This retrospective study was approved by the institutional review committee of Ruijin Hospital of Shanghai Jiaotong University School of Medicine (Ruijin LL-14-2006). We reviewed the Ruijin Hospital database records from 2009 to 2019 and identified a total of 1,338 patients (a collection of inpatients and outpatients) who had undergone two or more CDUs (Figure 1). Patients with missing data, severe infection, or hs-CRP ≥10 mg/L were excluded from the study, resulting in a final number of 736 patients included in the study. The classification of plaque stenosis was as follows: grade 1: 0–50% (including 50%), grade 2: 50–70%, and grade 3: >70% (including 70%), or patients who had received carotid stent surgery. We divided the population into three categories: the progression group, the stability group, and the regression group (Figure 2), defined as follows: for the progression group, the stenosis grade of the carotid artery assessed by the most recent CDU was greater than that assessed in the previous one; for the stable group, the stenosis grade was maintained at the same level in two or more CDU assessments; and for the regression group, the most recent stenosis grade was lower than the previous stenosis grade assessment of the carotid artery. All procedures performed in this study involving human participants were in accordance with the Declaration of Helsinki (as revised in 2013). As a retrospective study, it did not involve patients’ privacy, and the written consent of patients was waived by Ruijin Ethical Committee.

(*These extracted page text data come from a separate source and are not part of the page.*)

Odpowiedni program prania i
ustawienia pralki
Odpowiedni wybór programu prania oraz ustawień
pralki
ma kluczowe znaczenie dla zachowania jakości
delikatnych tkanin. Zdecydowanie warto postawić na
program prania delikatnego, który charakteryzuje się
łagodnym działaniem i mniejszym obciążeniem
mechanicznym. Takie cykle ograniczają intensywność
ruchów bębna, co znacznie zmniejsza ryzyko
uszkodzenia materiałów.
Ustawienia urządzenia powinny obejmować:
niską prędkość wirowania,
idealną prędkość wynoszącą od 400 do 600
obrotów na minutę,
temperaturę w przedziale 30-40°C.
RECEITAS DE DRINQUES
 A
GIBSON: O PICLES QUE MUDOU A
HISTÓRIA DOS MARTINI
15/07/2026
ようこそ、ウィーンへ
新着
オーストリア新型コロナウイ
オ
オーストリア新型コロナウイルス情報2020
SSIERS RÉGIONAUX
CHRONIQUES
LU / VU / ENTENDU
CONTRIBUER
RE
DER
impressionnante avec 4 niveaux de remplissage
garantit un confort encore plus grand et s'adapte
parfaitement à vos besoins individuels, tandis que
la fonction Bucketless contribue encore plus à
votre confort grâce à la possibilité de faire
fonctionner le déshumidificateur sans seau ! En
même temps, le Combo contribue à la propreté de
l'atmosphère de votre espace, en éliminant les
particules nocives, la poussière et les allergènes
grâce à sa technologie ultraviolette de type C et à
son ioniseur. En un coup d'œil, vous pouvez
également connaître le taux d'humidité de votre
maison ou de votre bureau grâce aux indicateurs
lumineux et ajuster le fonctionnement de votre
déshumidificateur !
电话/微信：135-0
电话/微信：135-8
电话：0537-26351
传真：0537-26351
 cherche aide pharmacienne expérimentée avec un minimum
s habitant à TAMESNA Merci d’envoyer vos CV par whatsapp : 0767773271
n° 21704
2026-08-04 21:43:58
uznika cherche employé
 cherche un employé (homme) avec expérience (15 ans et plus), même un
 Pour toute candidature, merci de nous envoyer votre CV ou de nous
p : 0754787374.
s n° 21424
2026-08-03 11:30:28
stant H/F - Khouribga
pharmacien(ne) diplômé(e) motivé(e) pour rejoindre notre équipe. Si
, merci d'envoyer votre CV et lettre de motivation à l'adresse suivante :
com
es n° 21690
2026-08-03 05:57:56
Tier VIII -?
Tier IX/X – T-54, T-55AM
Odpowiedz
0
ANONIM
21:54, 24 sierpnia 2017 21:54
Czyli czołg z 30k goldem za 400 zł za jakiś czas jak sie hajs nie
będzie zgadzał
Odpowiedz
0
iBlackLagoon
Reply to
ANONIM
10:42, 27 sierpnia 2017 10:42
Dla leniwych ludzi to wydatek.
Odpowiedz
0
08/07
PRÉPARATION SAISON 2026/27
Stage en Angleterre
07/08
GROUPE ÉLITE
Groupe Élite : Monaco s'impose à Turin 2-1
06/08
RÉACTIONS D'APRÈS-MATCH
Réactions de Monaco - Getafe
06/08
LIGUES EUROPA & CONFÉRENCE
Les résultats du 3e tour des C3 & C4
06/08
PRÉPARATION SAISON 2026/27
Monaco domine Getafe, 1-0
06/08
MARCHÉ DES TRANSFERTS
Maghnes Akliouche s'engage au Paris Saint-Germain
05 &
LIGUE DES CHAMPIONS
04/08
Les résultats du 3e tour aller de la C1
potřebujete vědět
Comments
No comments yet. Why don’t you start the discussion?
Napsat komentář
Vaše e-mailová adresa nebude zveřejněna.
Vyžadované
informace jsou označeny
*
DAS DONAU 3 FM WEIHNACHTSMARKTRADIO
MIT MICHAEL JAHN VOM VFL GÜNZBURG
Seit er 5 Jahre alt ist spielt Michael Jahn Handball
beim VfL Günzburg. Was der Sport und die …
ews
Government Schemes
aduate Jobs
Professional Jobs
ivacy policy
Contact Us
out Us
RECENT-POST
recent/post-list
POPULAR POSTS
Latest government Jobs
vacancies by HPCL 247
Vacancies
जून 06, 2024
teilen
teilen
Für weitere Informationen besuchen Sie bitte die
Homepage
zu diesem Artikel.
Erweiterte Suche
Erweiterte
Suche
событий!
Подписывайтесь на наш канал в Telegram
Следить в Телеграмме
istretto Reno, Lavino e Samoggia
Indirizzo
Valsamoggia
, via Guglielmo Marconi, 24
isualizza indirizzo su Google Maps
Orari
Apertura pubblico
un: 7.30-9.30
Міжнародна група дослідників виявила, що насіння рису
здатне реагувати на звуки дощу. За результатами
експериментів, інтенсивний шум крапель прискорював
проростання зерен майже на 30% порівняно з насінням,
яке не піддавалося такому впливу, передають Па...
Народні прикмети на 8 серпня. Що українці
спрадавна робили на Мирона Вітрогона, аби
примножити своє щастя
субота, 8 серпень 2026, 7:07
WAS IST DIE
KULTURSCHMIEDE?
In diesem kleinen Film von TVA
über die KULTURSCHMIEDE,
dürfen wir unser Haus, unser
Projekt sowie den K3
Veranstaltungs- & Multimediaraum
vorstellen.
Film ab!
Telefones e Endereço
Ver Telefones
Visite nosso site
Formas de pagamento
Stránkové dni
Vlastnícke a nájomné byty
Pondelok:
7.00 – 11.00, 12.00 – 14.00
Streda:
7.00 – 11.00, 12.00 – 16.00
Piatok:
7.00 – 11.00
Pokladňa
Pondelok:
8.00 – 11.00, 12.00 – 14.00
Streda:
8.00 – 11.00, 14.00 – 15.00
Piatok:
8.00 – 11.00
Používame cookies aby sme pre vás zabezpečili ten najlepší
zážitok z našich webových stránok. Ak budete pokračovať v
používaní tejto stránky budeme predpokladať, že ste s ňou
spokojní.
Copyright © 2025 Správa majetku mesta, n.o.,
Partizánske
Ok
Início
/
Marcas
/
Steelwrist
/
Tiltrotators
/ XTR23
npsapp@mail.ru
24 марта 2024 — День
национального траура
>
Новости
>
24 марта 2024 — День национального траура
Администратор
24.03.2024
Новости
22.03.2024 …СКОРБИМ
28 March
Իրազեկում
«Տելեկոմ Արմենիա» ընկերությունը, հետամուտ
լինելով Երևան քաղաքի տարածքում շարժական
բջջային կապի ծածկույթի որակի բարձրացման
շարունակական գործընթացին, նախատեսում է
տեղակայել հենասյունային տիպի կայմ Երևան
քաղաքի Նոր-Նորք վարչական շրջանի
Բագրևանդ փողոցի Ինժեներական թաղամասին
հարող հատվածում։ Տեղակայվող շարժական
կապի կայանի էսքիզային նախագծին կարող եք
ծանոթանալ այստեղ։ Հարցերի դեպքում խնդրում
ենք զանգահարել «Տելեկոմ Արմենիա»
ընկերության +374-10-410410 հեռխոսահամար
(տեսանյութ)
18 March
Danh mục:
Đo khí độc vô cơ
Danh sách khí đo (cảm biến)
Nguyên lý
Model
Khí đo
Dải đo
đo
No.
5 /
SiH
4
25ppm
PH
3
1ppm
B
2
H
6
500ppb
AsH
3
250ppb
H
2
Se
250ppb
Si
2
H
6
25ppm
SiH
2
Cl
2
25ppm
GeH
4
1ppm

Figure 1 Sample recruitment. hs-CRP, high sensitivity C-reactive protein; CAP, carotid artery plaque.
Figure 2 Ultrasound image of CAS during patients follow-up. (A,B) An example of CAS progression; (C,D) an example of CAS regression. CAS, carotid artery stenosis.

Assessment of CAP

As part of the assessment process, stenosis, intima-media thickness (IMT), ulcer plaque, and echo characteristics were recorded at an average of 18 months of follow-up. The IMT of the carotid arteries was examined bilaterally using a Doppler ultrasound (HD11EX Ultrasound; Philips Medical Systems, Andover, MA, USA). IMT was measured on both the left and right carotid artery starting ~1.5 cm proximal to the carotid artery bulb. We took three recordings and calculated the mean value for each side. The affected side was taken as the standard. The degree of plaque stenosis was graded according to three levels: grade 1: 0–50% (including 50%), grade 2: 50–70%, and grade 3: >70% (including 70%), or patients who had received carotid stent surgery. The echo characteristics of the lesion detected by two-dimensional ultrasound were classified into five types: (I) uniformly echolucent, (II) predominantly echolucent, (III) predominantly echogenic, (IV) uniformly echogenic, and (V) consisted of plaques that could not be classified due to heavy calcification and acoustic shadows. In addition, the degree of CAS was diagnosed according to the widely accepted criteria published in 2003 by the expert panel of the Society of Radiologists in Ultrasound.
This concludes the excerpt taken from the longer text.